Air strike in Sanaa, Yemen, 5 November 2015

Political situation Disintegration of a country – rival power groups

The establishment of the Republic of Yemen in 1990 and the so-called Arab Spring reform movement twenty years later gave rise to hopes that the country would stabilise and become more democratic. However, these hopes have not been fulfilled.

The current (2023) Fragile States Index (External link) published by the non-governmental organisation Fund for Peace ranks Yemen second in the list of the world's most fragile states. Rebels from the Houthi movement have been fighting against the country's government since 2004. Large parts of the north and west of the country, including the capital, Sana'a, are under their control. Other players in the civil war are regional branches of the Al-Qaeda and “Islamic State” terrorist networks. In 2015, a military coalition led by Saudi Arabia intervened in the conflict. The coalition supports the official government.
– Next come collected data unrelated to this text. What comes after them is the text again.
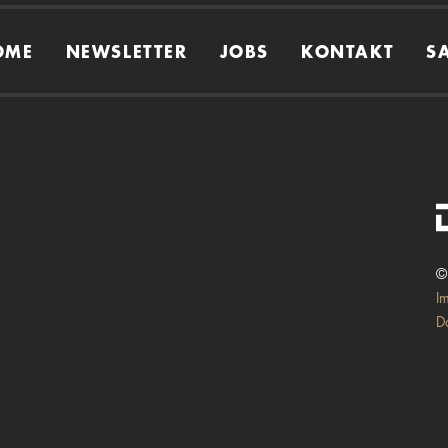
OME
NEWSLETTER
JOBS
KONTAKT
S
©
I
D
In April 2022, President Abdrabuh Mansour Hadi stepped down. Yemen has since officially been governed by a Presidential Leadership Council, which has eight members. Some southern regions are controlled by the Southern Transitional Council (STC), which advocates independence for the country's southern part.

Diplomatic efforts

In December 2023, Hans Grundberg, UN Special Envoy for Yemen, announced that tensions between the conflicting parties had eased and that the parties had agreed, in principle, that there should be a peace process. The purpose of his mediation efforts is to achieve a nationwide ceasefire, improved living conditions, and the start of a comprehensive political process led by the UN in order to achieve peace in the country. The UN roadmap envisages, among other things, the resumption of oil exports, the opening of important roads, and further easing restrictions on Sana'a Airport and the Hudaydah port.

Following the attack of the terrorist organisation Hamas on Israel on 7 October 2023 and the subsequent Israeli military operations in the Gaza Strip, however, the Houthi rebels have started attacking international commercial vessels in the Red Sea with missiles and drones. They have stated that they want to continue this until Israel stops its air strikes on the Palestinian territories. In response, the United States, with support from other countries, have created a military alliance to protect commercial shipping. They have also attacked Houthi military installations in Yemen. Germany is part of an EU mission for the protection of commercial ships in the Red Sea. The United States has designated the rebel movement as a terrorist organisation.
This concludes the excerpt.